L’individu, fin de parcours ? Le piège de l’intelligence artificielle, Julien Gobin (par Mona)
L’individu, fin de parcours ? Le piège de l’intelligence artificielle, Julien Gobin, Editions Gallimard, février 2024, 304 pages, 21 €
Edition: GallimardL’individu serait-il une espèce en voie d’extinction dans nos sociétés ultra individualistes ? Dans son premier essai, L’individu, fin de parcours ? Le piège de l’intelligence artificielle, Julien Gobin manie l’art des paradoxes. Le jeune philosophe observe avec grande justesse notre époque « postmoderne », d’un regard à la fois empathique et piquant, et nous en livre une description quasi phénoménologique.

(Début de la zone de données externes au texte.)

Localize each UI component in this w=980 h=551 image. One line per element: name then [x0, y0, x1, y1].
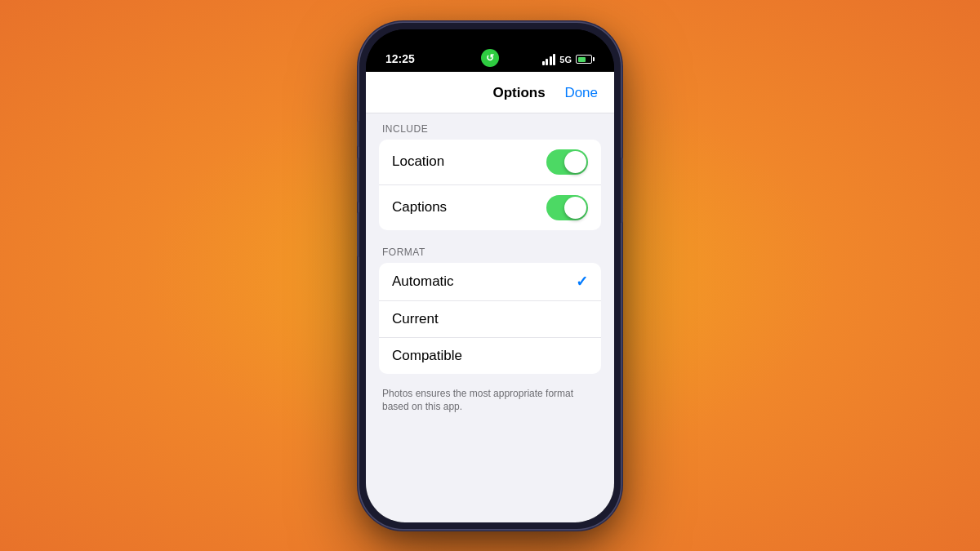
format-automatic[interactable]: Automatic ✓: [379, 263, 601, 301]
network-type: 5G: [559, 55, 572, 64]
captions-row: Captions: [379, 185, 601, 230]
options-sheet: Options Done INCLUDE Location Captions: [366, 72, 614, 522]
sheet-title: Options: [474, 85, 565, 101]
active-app-icon: ↺: [481, 49, 499, 67]
screen-content: 12:25 ↺ 5G: [366, 29, 614, 522]
toggle-knob-captions: [564, 197, 586, 219]
format-hint: Photos ensures the most appropriate form…: [366, 380, 614, 424]
captions-toggle[interactable]: [546, 195, 588, 220]
location-row: Location: [379, 140, 601, 185]
status-bar: 12:25 ↺ 5G: [366, 29, 614, 72]
volume-up-button: [357, 158, 359, 202]
format-group: Automatic ✓ Current Compatible: [379, 263, 601, 374]
battery-fill: [578, 57, 586, 62]
power-button: [621, 158, 623, 223]
format-section-label: FORMAT: [366, 237, 614, 263]
toggle-knob-location: [564, 151, 586, 173]
battery-body: [576, 55, 592, 64]
sheet-header: Options Done: [366, 72, 614, 113]
automatic-checkmark: ✓: [576, 273, 588, 291]
format-automatic-label: Automatic: [392, 273, 454, 290]
battery-icon: [576, 55, 595, 64]
location-label: Location: [392, 153, 444, 170]
battery-tip: [593, 57, 595, 61]
phone-screen: 12:25 ↺ 5G: [366, 29, 614, 522]
format-current[interactable]: Current: [379, 301, 601, 338]
format-current-label: Current: [392, 311, 439, 327]
format-compatible[interactable]: Compatible: [379, 338, 601, 374]
mute-button: [357, 121, 359, 147]
phone-mockup: 12:25 ↺ 5G: [359, 23, 621, 529]
include-section-label: INCLUDE: [366, 113, 614, 140]
status-icons: 5G: [542, 54, 595, 65]
include-group: Location Captions: [379, 140, 601, 230]
volume-down-button: [357, 212, 359, 257]
format-compatible-label: Compatible: [392, 348, 462, 364]
captions-label: Captions: [392, 199, 447, 216]
location-toggle[interactable]: [546, 149, 588, 175]
signal-bars: [542, 54, 556, 65]
done-button[interactable]: Done: [564, 85, 598, 101]
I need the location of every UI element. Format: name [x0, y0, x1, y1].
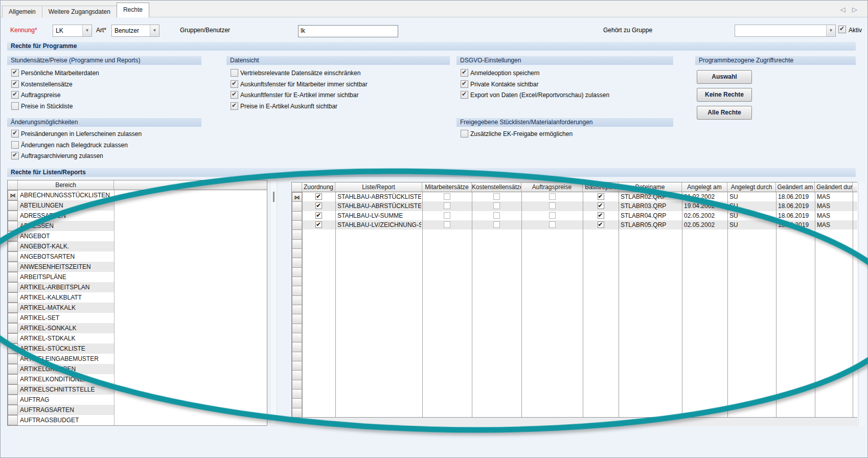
liste-report-cell[interactable]: STAHLBAU-ABRSTÜCKLISTE-ZCH	[337, 201, 421, 211]
row-selector[interactable]	[292, 220, 302, 230]
auftragspreise-checkbox[interactable]	[549, 212, 556, 219]
liste-report-cell[interactable]: STAHLBAU-LV-SUMME	[337, 211, 421, 220]
row-selector[interactable]	[292, 314, 302, 324]
angelegt-am-cell[interactable]: 02.05.2002	[684, 220, 726, 230]
row-selector[interactable]	[292, 333, 302, 342]
scrollbar-thumb[interactable]	[273, 192, 275, 202]
bereich-row[interactable]: ARBEITSPLÄNE	[18, 272, 114, 282]
alle-rechte-button[interactable]: Alle Rechte	[697, 106, 752, 120]
bereich-row[interactable]: AUFTRAGSARTEN	[18, 405, 114, 415]
row-selector[interactable]	[8, 251, 18, 262]
permission-checkbox[interactable]	[11, 141, 19, 149]
bereich-row[interactable]: ANWESENHEITSZEITEN	[18, 262, 114, 272]
permission-checkbox[interactable]	[461, 91, 468, 99]
row-selector[interactable]: ⋈	[8, 190, 18, 200]
row-selector[interactable]	[292, 258, 302, 267]
bereich-row[interactable]: ABRECHNUNGSSTÜCKLISTEN	[18, 190, 114, 200]
row-selector[interactable]	[292, 248, 302, 258]
auftragspreise-checkbox[interactable]	[549, 221, 556, 228]
row-selector[interactable]	[8, 303, 18, 313]
row-selector[interactable]	[8, 374, 18, 384]
row-selector[interactable]	[8, 405, 18, 415]
liste-report-cell[interactable]: STAHLBAU-ABRSTÜCKLISTE	[337, 192, 421, 201]
tab-rechte[interactable]: Rechte	[117, 3, 149, 17]
tab-scroll-right-icon[interactable]: ▷	[852, 6, 857, 13]
dateiname-cell[interactable]: STLABR02.QRP	[621, 192, 681, 201]
geaendert-am-cell[interactable]: 18.06.2019	[778, 192, 814, 201]
dateiname-cell[interactable]: STLABR03.QRP	[621, 201, 681, 211]
kennung-combobox[interactable]: LK ▼	[53, 25, 92, 37]
row-selector[interactable]	[292, 361, 302, 371]
basisreport-checkbox[interactable]	[598, 212, 604, 219]
geaendert-am-cell[interactable]: 18.06.2019	[778, 201, 814, 211]
geaendert-am-cell[interactable]: 18.06.2019	[778, 220, 814, 230]
row-selector[interactable]	[8, 272, 18, 282]
row-selector[interactable]	[292, 230, 302, 239]
bereich-row[interactable]: ARTIKEL-SET	[18, 313, 114, 323]
auftragspreise-checkbox[interactable]	[549, 193, 556, 200]
scrollbar-thumb[interactable]	[301, 421, 312, 423]
auswahl-button[interactable]: Auswahl	[697, 70, 752, 84]
row-selector[interactable]	[8, 333, 18, 344]
art-combobox[interactable]: Benutzer ▼	[111, 25, 159, 37]
row-selector[interactable]	[8, 241, 18, 251]
row-selector[interactable]	[292, 324, 302, 333]
row-selector[interactable]	[292, 239, 302, 249]
permission-checkbox[interactable]	[11, 80, 19, 88]
row-selector[interactable]	[292, 295, 302, 305]
row-selector[interactable]	[8, 231, 18, 241]
bereich-row[interactable]: ANGEBOT-KALK.	[18, 241, 114, 251]
bereich-row[interactable]: ADRESSEN	[18, 221, 114, 231]
angelegt-am-cell[interactable]: 02.05.2002	[684, 211, 726, 220]
kostenstellensaetze-checkbox[interactable]	[493, 193, 500, 200]
permission-checkbox[interactable]	[461, 130, 468, 138]
bereich-row[interactable]: ARTIKELGRUPPEN	[18, 364, 114, 374]
row-selector[interactable]	[8, 344, 18, 354]
auftragspreise-checkbox[interactable]	[549, 202, 556, 209]
permission-checkbox[interactable]	[231, 80, 238, 88]
bereich-row[interactable]: ARTIKEL-ARBEITSPLAN	[18, 282, 114, 292]
bereich-row[interactable]: ARTIKELKONDITIONEN	[18, 374, 114, 384]
angelegt-am-cell[interactable]: 21.02.2002	[684, 192, 726, 201]
bereich-row[interactable]: ADRESSARTEN	[18, 211, 114, 221]
row-selector[interactable]	[8, 221, 18, 231]
liste-report-cell[interactable]: STAHLBAU-LV/ZEICHNUNG-SUM	[337, 220, 421, 230]
basisreport-checkbox[interactable]	[598, 221, 604, 228]
angelegt-durch-cell[interactable]: SU	[729, 201, 775, 211]
mitarbeitersaetze-checkbox[interactable]	[444, 221, 450, 228]
row-selector[interactable]	[8, 200, 18, 211]
keine-rechte-button[interactable]: Keine Rechte	[697, 88, 752, 102]
aktiv-checkbox[interactable]	[838, 26, 846, 33]
row-selector[interactable]	[8, 313, 18, 323]
angelegt-am-cell[interactable]: 19.04.2002	[684, 201, 726, 211]
row-selector[interactable]	[8, 211, 18, 221]
row-selector[interactable]	[292, 408, 302, 418]
kostenstellensaetze-checkbox[interactable]	[493, 202, 500, 209]
row-selector[interactable]	[292, 389, 302, 399]
permission-checkbox[interactable]	[231, 69, 238, 77]
row-selector[interactable]	[292, 277, 302, 286]
angelegt-durch-cell[interactable]: SU	[729, 220, 775, 230]
row-selector[interactable]: ⋈	[292, 192, 302, 202]
kostenstellensaetze-checkbox[interactable]	[493, 212, 500, 219]
permission-checkbox[interactable]	[11, 69, 19, 77]
row-selector[interactable]	[292, 398, 302, 408]
bereich-table-vertical-scrollbar[interactable]	[270, 180, 277, 426]
bereich-row[interactable]: ARTIKELSCHNITTSTELLE	[18, 384, 114, 395]
zuordnung-checkbox[interactable]	[315, 212, 322, 219]
row-selector[interactable]	[292, 352, 302, 361]
basisreport-checkbox[interactable]	[598, 202, 604, 209]
permission-checkbox[interactable]	[11, 102, 19, 110]
permission-checkbox[interactable]	[11, 130, 19, 138]
geaendert-durch-cell[interactable]: MAS	[817, 220, 852, 230]
geaendert-durch-cell[interactable]: MAS	[817, 211, 852, 220]
row-selector[interactable]	[8, 395, 18, 405]
basisreport-checkbox[interactable]	[598, 193, 604, 200]
row-selector[interactable]	[292, 305, 302, 314]
geaendert-durch-cell[interactable]: MAS	[817, 192, 852, 201]
mitarbeitersaetze-checkbox[interactable]	[444, 202, 450, 209]
angelegt-durch-cell[interactable]: SU	[729, 192, 775, 201]
row-selector[interactable]	[8, 364, 18, 374]
bereich-row[interactable]: ARTIKEL-KALKBLATT	[18, 292, 114, 303]
tab-weitere-zugangsdaten[interactable]: Weitere Zugangsdaten	[42, 6, 117, 17]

L’essai s’ouvre sous le signe de la parodie : « Touche pas à mon post ! », manière de tourner en dérision le narcissisme illimité des internautes et la novlangue qui raffole de « termes hybrides, insaisissables et liquides » tels que « post-modernité, post-vérité, post-sexualité ».
Le livre se structure autour d’une métaphore tirée de l’entomologie : la chrysalide. Ce qui semble décadence de l’Occident et fin de l’Histoire ne serait qu’un état intermédiaire, comme celui de la chenille qui quitte son cocon pour devenir papillon. Julien Gobin décrit cette nouvelle civilisation en train de prendre forme, une société techniciste, issue des Lumières, mais qui va rendre caduc le credo des Lumières : le libre arbitre de l’individu.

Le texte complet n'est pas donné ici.